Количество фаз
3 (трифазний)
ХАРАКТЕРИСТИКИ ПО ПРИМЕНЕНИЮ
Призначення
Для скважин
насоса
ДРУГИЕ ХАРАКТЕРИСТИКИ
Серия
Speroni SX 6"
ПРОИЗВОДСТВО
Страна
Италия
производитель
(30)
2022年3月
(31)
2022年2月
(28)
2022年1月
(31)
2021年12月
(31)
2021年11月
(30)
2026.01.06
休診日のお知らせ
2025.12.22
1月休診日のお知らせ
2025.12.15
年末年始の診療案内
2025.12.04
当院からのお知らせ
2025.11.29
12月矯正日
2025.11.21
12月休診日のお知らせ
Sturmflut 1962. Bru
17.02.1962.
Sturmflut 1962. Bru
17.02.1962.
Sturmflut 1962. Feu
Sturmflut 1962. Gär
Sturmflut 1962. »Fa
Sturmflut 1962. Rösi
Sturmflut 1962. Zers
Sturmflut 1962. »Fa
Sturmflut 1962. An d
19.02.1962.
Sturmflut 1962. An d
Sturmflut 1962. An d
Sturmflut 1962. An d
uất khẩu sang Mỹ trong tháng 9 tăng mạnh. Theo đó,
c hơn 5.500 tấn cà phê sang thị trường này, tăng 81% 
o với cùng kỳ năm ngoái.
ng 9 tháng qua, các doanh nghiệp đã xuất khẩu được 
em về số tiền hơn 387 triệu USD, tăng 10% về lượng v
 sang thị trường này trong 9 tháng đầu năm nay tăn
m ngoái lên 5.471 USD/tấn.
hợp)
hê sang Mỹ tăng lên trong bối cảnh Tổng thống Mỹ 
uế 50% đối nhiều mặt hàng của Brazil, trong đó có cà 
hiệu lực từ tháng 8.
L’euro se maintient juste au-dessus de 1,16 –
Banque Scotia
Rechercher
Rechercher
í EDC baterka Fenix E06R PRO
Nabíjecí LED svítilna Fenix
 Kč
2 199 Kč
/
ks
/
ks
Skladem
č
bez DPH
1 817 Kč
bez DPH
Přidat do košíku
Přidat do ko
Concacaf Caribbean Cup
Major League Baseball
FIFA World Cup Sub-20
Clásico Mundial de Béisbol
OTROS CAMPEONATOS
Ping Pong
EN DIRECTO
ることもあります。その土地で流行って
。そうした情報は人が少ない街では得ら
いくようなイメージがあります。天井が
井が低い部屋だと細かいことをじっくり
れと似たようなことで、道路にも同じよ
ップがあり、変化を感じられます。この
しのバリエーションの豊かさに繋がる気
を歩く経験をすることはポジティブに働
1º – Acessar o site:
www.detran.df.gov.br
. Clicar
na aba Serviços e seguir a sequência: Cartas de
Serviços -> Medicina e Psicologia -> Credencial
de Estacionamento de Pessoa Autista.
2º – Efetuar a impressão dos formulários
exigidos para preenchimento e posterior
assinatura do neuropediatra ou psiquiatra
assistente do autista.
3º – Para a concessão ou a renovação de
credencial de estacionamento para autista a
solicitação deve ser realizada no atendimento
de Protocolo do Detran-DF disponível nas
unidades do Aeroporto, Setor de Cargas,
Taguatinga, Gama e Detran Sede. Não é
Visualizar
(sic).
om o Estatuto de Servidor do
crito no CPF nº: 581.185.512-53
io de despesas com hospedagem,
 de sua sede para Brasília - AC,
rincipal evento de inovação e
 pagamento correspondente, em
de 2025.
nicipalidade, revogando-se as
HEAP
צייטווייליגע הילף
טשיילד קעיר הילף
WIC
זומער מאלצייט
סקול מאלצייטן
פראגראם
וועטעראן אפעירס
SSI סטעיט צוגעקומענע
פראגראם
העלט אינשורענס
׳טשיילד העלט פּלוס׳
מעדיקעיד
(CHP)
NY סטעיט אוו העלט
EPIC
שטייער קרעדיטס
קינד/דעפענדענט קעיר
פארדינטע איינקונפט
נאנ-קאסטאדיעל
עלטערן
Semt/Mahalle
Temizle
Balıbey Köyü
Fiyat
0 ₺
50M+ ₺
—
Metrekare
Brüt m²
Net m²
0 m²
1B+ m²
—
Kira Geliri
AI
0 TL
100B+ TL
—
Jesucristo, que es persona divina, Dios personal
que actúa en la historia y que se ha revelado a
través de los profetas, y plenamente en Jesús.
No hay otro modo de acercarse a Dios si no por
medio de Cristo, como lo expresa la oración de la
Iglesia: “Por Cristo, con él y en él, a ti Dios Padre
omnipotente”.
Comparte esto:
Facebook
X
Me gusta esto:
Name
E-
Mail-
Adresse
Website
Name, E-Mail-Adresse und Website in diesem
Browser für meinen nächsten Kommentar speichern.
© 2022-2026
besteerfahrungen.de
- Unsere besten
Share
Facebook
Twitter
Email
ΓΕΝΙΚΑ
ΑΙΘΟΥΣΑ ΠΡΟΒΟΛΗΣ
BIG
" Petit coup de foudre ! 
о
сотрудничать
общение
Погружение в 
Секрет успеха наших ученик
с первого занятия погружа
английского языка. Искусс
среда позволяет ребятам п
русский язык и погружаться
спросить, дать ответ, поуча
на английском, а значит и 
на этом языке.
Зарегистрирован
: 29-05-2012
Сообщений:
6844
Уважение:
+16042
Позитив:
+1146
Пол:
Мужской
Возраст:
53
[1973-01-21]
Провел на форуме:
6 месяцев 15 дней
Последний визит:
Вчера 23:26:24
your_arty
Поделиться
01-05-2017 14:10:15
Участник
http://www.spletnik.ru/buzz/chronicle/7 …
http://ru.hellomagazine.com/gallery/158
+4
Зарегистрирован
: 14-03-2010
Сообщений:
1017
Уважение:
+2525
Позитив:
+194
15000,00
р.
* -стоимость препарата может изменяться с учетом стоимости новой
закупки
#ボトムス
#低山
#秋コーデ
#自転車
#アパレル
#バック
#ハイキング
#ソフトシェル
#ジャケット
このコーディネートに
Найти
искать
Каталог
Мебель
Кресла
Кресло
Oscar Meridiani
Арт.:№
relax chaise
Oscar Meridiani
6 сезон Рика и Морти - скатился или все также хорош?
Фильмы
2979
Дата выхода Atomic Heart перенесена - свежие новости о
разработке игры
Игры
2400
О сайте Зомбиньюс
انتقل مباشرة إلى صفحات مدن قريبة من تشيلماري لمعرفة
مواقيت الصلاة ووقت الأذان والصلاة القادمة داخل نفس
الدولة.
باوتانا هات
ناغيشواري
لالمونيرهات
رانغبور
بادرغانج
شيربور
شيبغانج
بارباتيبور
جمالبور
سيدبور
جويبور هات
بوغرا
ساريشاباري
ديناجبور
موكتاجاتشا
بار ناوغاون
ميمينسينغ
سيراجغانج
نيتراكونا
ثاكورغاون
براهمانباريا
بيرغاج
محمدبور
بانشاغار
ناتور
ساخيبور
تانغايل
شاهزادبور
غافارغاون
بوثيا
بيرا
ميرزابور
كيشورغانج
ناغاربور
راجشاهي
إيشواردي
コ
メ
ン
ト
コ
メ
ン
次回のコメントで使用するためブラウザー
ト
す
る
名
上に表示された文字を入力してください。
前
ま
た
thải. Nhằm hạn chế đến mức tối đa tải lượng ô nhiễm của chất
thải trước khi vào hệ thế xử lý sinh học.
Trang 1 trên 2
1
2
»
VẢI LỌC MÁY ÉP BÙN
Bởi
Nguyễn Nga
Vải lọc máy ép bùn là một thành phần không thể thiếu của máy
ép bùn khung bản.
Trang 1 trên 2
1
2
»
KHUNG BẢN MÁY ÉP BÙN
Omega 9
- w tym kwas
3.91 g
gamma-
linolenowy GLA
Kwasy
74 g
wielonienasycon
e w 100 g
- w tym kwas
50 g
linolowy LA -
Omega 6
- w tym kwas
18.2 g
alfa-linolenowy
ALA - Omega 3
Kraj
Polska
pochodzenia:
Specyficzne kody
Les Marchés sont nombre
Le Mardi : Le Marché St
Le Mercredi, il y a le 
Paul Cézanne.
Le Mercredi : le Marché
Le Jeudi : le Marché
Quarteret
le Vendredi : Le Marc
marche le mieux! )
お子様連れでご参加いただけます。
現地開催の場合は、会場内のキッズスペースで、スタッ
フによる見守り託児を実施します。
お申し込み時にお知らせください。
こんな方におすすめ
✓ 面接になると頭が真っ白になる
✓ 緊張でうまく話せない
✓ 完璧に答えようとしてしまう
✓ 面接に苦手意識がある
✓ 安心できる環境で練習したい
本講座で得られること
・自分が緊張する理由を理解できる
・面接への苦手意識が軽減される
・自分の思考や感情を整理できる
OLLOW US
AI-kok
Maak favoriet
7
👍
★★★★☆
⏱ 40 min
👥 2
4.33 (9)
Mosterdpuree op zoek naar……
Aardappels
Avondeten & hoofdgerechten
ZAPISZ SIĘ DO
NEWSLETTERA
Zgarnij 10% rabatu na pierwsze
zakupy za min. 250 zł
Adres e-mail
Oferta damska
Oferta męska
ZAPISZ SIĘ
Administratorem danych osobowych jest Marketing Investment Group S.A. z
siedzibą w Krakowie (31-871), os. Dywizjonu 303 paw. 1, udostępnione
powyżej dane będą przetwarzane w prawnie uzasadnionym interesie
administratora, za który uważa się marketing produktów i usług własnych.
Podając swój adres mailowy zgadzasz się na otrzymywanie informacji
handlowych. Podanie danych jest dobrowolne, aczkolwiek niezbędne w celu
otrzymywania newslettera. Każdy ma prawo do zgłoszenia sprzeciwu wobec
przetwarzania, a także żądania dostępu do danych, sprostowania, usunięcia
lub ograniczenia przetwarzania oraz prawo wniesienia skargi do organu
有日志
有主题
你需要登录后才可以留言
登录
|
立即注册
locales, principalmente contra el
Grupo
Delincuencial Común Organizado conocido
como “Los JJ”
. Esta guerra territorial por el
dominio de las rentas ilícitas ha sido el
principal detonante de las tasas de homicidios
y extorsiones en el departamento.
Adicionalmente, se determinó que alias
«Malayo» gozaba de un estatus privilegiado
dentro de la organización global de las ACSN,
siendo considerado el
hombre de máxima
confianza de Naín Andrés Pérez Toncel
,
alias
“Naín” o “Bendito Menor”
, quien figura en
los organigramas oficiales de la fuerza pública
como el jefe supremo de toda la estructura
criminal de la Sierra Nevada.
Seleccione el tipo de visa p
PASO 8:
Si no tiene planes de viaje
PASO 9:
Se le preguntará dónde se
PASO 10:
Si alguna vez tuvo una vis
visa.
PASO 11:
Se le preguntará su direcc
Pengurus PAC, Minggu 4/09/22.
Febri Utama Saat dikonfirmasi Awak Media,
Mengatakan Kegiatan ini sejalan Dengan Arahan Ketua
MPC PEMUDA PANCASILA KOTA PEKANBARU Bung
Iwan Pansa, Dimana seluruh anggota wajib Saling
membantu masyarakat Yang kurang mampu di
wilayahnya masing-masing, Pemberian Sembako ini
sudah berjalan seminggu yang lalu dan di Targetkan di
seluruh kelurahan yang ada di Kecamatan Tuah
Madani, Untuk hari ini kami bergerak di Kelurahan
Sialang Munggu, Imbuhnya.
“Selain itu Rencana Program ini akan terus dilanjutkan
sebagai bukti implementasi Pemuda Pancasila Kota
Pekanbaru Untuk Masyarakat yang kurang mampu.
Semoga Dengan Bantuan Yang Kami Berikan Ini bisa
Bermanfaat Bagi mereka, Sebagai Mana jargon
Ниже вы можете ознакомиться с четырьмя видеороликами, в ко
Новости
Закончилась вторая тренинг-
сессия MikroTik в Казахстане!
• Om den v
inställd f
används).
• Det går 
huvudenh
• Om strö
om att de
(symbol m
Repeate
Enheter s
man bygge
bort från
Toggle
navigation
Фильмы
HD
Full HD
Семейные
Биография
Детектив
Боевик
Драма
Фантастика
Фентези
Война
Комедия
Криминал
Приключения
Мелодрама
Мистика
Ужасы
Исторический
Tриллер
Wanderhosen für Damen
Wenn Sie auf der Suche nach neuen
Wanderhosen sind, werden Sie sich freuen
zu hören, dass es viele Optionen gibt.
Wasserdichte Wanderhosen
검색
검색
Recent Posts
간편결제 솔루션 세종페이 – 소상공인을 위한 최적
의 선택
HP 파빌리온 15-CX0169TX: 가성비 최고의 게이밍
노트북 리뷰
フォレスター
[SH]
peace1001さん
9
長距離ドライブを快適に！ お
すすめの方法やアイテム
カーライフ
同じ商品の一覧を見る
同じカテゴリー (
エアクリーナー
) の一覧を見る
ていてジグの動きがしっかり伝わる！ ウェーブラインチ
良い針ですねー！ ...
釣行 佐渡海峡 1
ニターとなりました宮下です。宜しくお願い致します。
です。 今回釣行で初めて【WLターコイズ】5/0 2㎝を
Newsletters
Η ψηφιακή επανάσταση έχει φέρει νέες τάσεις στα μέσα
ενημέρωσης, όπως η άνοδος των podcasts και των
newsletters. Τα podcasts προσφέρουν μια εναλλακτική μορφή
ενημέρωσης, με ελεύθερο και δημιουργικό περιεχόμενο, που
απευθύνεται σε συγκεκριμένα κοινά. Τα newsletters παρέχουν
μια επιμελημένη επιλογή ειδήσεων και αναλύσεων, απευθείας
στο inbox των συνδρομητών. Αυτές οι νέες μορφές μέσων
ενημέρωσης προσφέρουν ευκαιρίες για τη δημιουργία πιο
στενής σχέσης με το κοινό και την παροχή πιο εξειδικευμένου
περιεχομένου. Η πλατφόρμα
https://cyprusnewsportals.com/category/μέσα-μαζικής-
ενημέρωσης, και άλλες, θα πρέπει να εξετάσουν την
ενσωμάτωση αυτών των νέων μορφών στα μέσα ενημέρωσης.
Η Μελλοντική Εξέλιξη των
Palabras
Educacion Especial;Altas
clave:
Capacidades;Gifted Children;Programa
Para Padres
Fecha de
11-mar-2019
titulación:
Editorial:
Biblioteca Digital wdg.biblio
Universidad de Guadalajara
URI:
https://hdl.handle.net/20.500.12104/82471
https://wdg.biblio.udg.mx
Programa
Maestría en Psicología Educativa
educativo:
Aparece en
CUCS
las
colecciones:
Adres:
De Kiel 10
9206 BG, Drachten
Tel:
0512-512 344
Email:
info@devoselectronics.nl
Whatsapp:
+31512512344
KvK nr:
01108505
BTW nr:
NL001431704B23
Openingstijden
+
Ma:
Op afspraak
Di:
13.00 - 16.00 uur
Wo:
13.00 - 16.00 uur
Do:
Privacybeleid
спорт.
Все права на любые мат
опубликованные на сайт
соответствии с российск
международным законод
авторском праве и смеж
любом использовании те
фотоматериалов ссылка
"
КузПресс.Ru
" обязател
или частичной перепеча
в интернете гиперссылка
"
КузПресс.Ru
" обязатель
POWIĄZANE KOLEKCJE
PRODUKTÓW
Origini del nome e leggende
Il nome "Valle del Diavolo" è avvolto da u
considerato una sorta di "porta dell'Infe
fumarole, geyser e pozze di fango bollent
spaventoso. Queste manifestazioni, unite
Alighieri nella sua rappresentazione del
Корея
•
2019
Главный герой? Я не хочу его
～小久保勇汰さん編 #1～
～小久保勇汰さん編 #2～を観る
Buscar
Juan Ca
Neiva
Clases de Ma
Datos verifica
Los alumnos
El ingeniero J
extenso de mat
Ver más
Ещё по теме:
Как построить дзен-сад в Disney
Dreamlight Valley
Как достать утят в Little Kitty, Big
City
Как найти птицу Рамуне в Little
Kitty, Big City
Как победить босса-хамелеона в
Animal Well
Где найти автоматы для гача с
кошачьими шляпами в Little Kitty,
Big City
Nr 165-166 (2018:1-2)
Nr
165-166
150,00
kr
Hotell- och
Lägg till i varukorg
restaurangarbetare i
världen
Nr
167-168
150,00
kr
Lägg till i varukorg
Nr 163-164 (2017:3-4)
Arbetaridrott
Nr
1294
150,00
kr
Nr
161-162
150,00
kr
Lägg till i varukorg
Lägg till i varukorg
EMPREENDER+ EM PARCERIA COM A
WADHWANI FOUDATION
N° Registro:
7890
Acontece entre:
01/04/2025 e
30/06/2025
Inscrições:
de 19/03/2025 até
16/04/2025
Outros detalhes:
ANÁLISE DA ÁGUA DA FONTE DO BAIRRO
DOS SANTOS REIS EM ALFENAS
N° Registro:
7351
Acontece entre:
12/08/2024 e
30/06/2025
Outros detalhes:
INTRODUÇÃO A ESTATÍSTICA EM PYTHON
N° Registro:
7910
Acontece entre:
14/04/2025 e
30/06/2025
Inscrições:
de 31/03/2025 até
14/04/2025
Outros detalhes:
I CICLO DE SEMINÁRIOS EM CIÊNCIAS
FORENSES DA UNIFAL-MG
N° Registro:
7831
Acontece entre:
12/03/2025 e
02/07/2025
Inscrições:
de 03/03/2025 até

> **Brief**
Reproduce exactly every line that sits between the start of the entries and the line bearing "ng 9 tháng qua, các", counting both of those lines.

> **Response to this task**
Количество фаз
3 (трифазний)
ХАРАКТЕРИСТИКИ ПО ПРИМЕНЕНИЮ
Призначення
Для скважин
насоса
ДРУГИЕ ХАРАКТЕРИСТИКИ
Серия
Speroni SX 6"
ПРОИЗВОДСТВО
Страна
Италия
производитель
(30)
2022年3月
(31)
2022年2月
(28)
2022年1月
(31)
2021年12月
(31)
2021年11月
(30)
2026.01.06
休診日のお知らせ
2025.12.22
1月休診日のお知らせ
2025.12.15
年末年始の診療案内
2025.12.04
当院からのお知らせ
2025.11.29
12月矯正日
2025.11.21
12月休診日のお知らせ
Sturmflut 1962. Bru
17.02.1962.
Sturmflut 1962. Bru
17.02.1962.
Sturmflut 1962. Feu
Sturmflut 1962. Gär
Sturmflut 1962. »Fa
Sturmflut 1962. Rösi
Sturmflut 1962. Zers
Sturmflut 1962. »Fa
Sturmflut 1962. An d
19.02.1962.
Sturmflut 1962. An d
Sturmflut 1962. An d
Sturmflut 1962. An d
uất khẩu sang Mỹ trong tháng 9 tăng mạnh. Theo đó,
c hơn 5.500 tấn cà phê sang thị trường này, tăng 81% 
o với cùng kỳ năm ngoái.
ng 9 tháng qua, các doanh nghiệp đã xuất khẩu được 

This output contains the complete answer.